Reconsiderando o Essencialismo - Carol P. Christ

 

Na minha aula de Ecofeminismo temos estado a discutir o essencialismo porque algumas feministas alegam que outras feministas, particularmente as ecofeministas e as feministas da Deusa, são "essencialistas". Argumentam que as visões essencialistas reforçam os estereótipos tradicionais, incluindo aqueles que designam os homens como racionais e as mulheres como emocionais. Também eu considero o essencialismo problemático, mas não concordo que o feminismo da Deusa e o ecofeminismo sejam intrinsecamente essencialistas.

As feministas da Deusa e as ecofeministas criticam o dualismo clássico: as tradições de pensamento que valorizam a razão em detrimento da emoção e do sentimento, o homem em detrimento da mulher, o homem em detrimento da natureza. Defendemos que a tradição racional ocidental lançou as sementes da crise ambiental quando separou o "homem" da "natureza".

As feministas da Deusa e as ecofeministas afirmam as ligações entre as mulheres e a natureza numa visão do mundo ambiental que reconhece a interligação de todos os seres na teia da vida.

Esta visão tem sido criticada como essencialista. Será que é?

O essencialismo é o ponto de vista segundo o qual "a essência precede a existência". As e os essencialistas (que são platonistas ou cripto-platonistas) dizem que a "ideia" ou "qualidades essenciais" de uma coisa (uma mesa, um cavalo, uma mulher ou um homem) precede a "existência" de qualquer indivíduo no grupo a que pertence; estas qualidades são universalmente - sempre e em todo o lado - expressas pelos membros do grupo.

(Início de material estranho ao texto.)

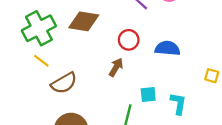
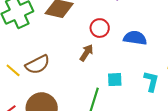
yellow line: (41, 61) -> (13, 70), moved
cyan L-shape: (178, 103) -> (151, 81), moved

As feministas da Deusa e as ecofeministas têm sido lidas como dizendo que é da natureza dos homens estarem separados da natureza e que é da natureza das mulheres estarem ligadas à natureza. O que estávamos realmente a dizer era algo mais subtil: que os homens, especialmente os dominantes e poderosos, imaginam que estão separados da natureza; e que as mulheres, que foram identificadas com a natureza, têm mais probabilidades do que os homens de reconhecer a ligação humana à natureza.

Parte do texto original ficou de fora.